INFORMATION:
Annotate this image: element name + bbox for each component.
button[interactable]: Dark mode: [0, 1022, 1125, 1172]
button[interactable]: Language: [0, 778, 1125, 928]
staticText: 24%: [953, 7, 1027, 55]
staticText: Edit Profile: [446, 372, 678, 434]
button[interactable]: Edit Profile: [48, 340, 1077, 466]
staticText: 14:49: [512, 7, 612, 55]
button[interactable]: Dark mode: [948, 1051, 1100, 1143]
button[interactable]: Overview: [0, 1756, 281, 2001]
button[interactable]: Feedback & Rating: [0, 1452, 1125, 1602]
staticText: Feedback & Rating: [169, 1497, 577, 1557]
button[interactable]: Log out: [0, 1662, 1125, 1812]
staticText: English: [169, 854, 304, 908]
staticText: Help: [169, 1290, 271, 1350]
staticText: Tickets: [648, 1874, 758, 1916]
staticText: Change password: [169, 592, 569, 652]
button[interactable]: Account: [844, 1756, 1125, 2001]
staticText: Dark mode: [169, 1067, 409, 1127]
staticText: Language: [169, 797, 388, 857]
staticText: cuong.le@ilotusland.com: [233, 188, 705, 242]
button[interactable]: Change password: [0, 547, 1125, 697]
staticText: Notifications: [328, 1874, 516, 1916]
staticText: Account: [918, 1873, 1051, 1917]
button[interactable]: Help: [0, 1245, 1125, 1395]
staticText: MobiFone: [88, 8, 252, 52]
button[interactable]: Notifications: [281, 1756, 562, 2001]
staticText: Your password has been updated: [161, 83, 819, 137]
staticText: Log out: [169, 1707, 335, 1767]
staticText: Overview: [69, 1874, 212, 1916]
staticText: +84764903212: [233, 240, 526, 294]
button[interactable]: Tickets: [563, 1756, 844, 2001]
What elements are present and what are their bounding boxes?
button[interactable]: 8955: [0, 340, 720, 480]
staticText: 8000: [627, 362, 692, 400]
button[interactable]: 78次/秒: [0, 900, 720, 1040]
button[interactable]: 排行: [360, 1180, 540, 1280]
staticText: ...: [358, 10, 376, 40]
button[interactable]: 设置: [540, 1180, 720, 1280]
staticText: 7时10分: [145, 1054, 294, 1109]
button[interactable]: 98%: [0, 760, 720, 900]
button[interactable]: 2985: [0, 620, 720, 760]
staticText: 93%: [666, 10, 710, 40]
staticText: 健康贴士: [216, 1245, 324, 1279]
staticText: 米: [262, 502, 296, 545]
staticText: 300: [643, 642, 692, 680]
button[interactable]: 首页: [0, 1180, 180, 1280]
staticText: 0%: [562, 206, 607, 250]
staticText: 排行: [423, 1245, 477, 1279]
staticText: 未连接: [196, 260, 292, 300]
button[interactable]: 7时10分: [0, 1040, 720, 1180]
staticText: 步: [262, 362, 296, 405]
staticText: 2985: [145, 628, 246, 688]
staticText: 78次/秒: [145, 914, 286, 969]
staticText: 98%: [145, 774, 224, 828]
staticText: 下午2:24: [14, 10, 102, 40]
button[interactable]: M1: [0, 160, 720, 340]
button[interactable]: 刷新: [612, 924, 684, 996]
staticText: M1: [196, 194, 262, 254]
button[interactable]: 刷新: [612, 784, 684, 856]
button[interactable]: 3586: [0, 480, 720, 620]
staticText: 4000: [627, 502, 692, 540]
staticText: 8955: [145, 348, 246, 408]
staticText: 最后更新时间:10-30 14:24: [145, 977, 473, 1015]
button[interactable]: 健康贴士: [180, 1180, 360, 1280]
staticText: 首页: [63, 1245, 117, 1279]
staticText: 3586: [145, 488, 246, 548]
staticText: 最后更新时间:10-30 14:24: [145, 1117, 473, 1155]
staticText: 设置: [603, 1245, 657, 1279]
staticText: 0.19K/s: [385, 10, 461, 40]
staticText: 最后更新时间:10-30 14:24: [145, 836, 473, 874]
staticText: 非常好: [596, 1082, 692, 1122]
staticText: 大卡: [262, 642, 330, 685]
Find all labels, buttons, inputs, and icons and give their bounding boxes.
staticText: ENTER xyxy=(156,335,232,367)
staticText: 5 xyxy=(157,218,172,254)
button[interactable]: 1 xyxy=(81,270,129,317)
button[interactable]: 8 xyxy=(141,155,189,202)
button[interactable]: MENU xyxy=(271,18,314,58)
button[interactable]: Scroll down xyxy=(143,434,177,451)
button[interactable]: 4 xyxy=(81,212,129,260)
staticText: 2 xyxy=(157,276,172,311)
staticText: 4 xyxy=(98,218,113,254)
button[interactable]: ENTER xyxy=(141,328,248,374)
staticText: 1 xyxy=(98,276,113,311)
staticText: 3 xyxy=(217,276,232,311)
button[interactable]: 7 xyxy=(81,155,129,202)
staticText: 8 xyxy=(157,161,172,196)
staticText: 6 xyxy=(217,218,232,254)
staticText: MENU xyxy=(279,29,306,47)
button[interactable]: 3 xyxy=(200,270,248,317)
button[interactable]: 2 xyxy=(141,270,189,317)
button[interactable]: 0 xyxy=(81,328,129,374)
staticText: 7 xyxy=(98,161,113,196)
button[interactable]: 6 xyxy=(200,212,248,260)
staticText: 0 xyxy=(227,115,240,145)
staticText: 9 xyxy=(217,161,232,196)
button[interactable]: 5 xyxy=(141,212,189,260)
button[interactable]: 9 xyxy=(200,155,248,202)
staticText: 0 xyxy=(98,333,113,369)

PROBLEM TO SOLVE:
Each line from the one containing "Find all labels, buttons, inputs, and" through the end of the material should be restated word for word; leave out every line before it.

TASK RESULT:
Find all labels, buttons, inputs, and icons and give their bounding boxes.
staticText: ENTER xyxy=(156,335,232,367)
staticText: 5 xyxy=(157,218,172,254)
button[interactable]: 1 xyxy=(81,270,129,317)
button[interactable]: 8 xyxy=(141,155,189,202)
button[interactable]: MENU xyxy=(271,18,314,58)
button[interactable]: Scroll down xyxy=(143,434,177,451)
button[interactable]: 4 xyxy=(81,212,129,260)
staticText: 2 xyxy=(157,276,172,311)
staticText: 4 xyxy=(98,218,113,254)
button[interactable]: ENTER xyxy=(141,328,248,374)
staticText: 1 xyxy=(98,276,113,311)
staticText: 3 xyxy=(217,276,232,311)
button[interactable]: 7 xyxy=(81,155,129,202)
staticText: 8 xyxy=(157,161,172,196)
staticText: 6 xyxy=(217,218,232,254)
staticText: MENU xyxy=(279,29,306,47)
button[interactable]: 3 xyxy=(200,270,248,317)
button[interactable]: 2 xyxy=(141,270,189,317)
button[interactable]: 0 xyxy=(81,328,129,374)
staticText: 7 xyxy=(98,161,113,196)
button[interactable]: 6 xyxy=(200,212,248,260)
staticText: 0 xyxy=(227,115,240,145)
staticText: 9 xyxy=(217,161,232,196)
button[interactable]: 5 xyxy=(141,212,189,260)
button[interactable]: 9 xyxy=(200,155,248,202)
staticText: 0 xyxy=(98,333,113,369)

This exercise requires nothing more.